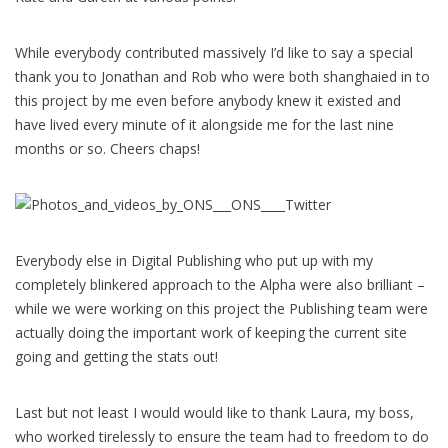
While everybody contributed massively I’d like to say a special
thank you to Jonathan and Rob who were both shanghaied in to
this project by me even before anybody knew it existed and
have lived every minute of it alongside me for the last nine
months or so. Cheers chaps!
Everybody else in Digital Publishing who put up with my
completely blinkered approach to the Alpha were also brilliant –
while we were working on this project the Publishing team were
actually doing the important work of keeping the current site
going and getting the stats out!
Last but not least I would would like to thank Laura, my boss,
who worked tirelessly to ensure the team had to freedom to do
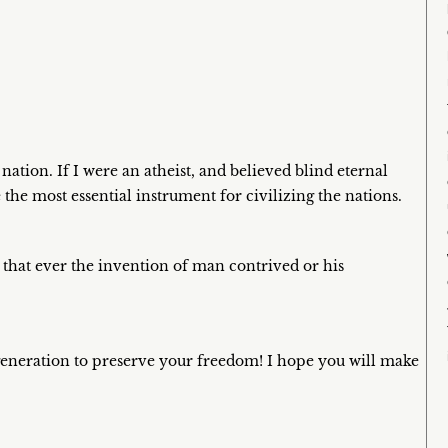
tion. If I were an atheist, and believed blind eternal
e the most essential instrument for civilizing the nations.
 that ever the invention of man contrived or his
generation to preserve your freedom! I hope you will make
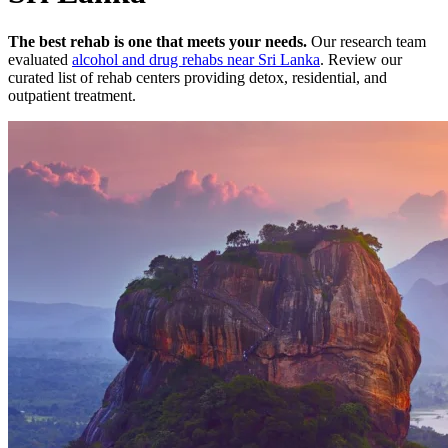
The best rehab is one that meets your needs.
Our research team
evaluated
alcohol and drug rehabs
near
Sri Lanka
. Review our
curated list of rehab
centers
providing detox, residential, and
outpatient treatment.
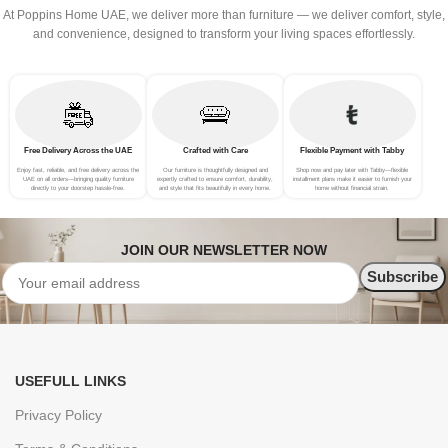
At Poppins Home UAE, we deliver more than furniture — we deliver comfort, style,
and convenience, designed to transform your living spaces effortlessly.
Free Delivery Across the UAE
Crafted with Care
Flexible Payment with Tabby
Enjoy fast, reliable, and free delivery across the
Our furniture is thoughtfully designed and
Shop now and pay later with Tabby—flexible
UAE on all orders—bringing quality furniture
expertly crafted to ensure comfort, durability,
installment plans make it easier to furnish your
directly to your doorstep hassle-free.
and style that fits beautifully in every home.
home without financial strain.
JOIN OUR NEWSLETTER NOW
USEFULL LINKS
Privacy Policy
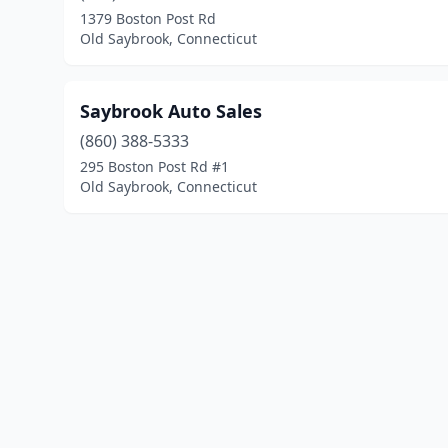
1379 Boston Post Rd
Old Saybrook, Connecticut
Saybrook Auto Sales
(860) 388-5333
295 Boston Post Rd #1
Old Saybrook, Connecticut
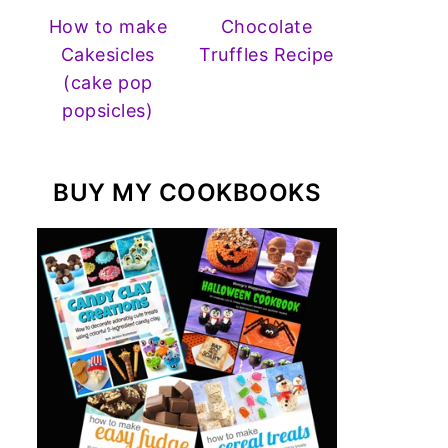
How to make
Chocolate
Cakesicles
Truffles Recipe
(cake pop
popsicles)
BUY MY COOKBOOKS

_What to do_
What is needed is a count of the lines in the data that contain the word "freedom"; please give it and no other words.

_Answer for this exercise_
2